[[ Data provided, beginning ]]

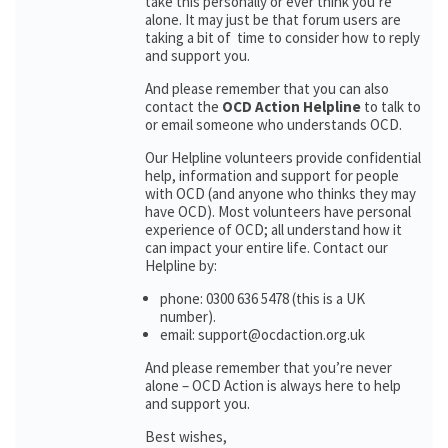
take this personally or ever think you’re
alone. It may just be that forum users are
taking a bit of time to consider how to reply
and support you.
And please remember that you can also
contact the
OCD Action Helpline
to talk to
or email someone who understands OCD.
Our Helpline volunteers provide confidential
help, information and support for people
with OCD (and anyone who thinks they may
have OCD). Most volunteers have personal
experience of OCD; all understand how it
can impact your entire life. Contact our
Helpline by:
phone: 0300 636 5478 (this is a UK
number).
email: support@ocdaction.org.uk
And please remember that you’re never
alone – OCD Action is always here to help
and support you.
Best wishes,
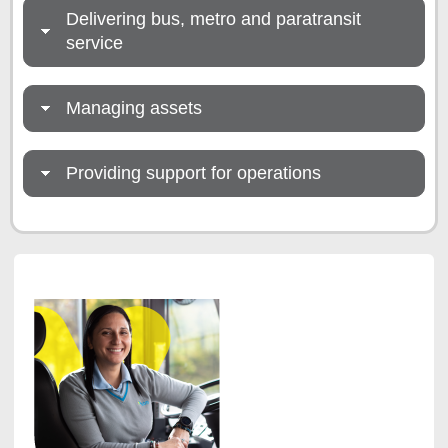
Delivering bus, metro and paratransit
service
Managing assets
Providing support for operations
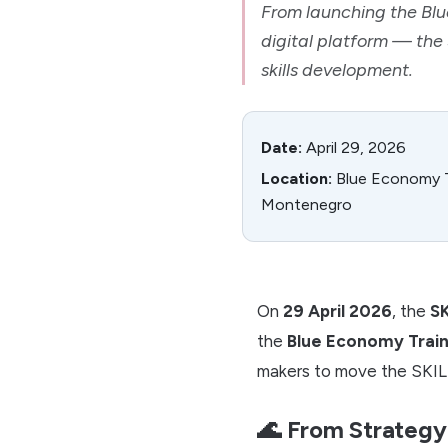
From launching the Bl
digital platform — the
skills development.
Date:
April 29, 2026
Location:
Blue Economy Tr
Montenegro
On
29 April 2026
, the
SK
the
Blue Economy Train
makers to move the SKILL
🌊 From Strategy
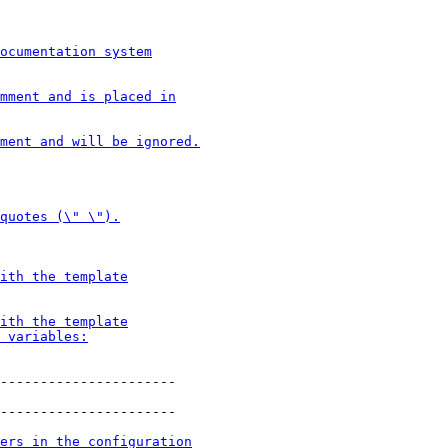
----------------------
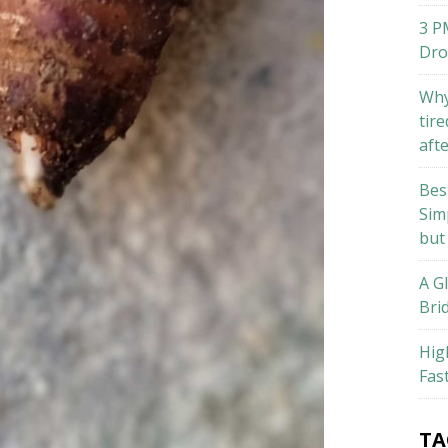
3 P
Dro
Why
tire
aft
Bes
Sim
but
A G
Bri
Hig
Fas
TA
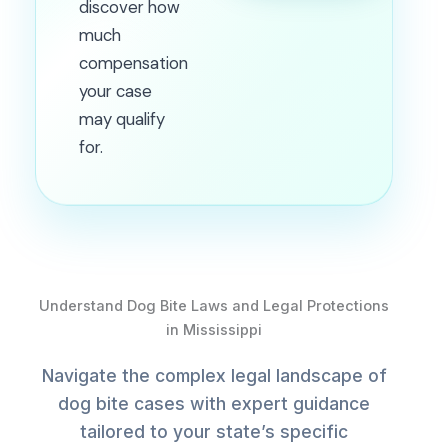
discover how
much
compensation
your case
may qualify
for.
Understand Dog Bite Laws and Legal Protections
in Mississippi
Navigate the complex legal landscape of
dog bite cases with expert guidance
tailored to your state’s specific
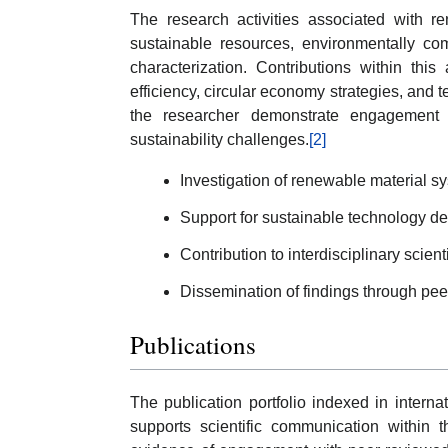
The research activities associated with re
sustainable resources, environmentally co
characterization. Contributions within thi
efficiency, circular economy strategies, and t
the researcher demonstrate engagement w
sustainability challenges.
[2]
Investigation of renewable material s
Support for sustainable technology d
Contribution to interdisciplinary scient
Dissemination of findings through pee
Publications
The publication portfolio indexed in internat
supports scientific communication within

[[ Data provided, end ]]

▸ **Task details**
Of all the lines in the data above, show only those that hold the word "remember".

▸ **Completed exercise**
And please remember that you can also
And please remember that you’re never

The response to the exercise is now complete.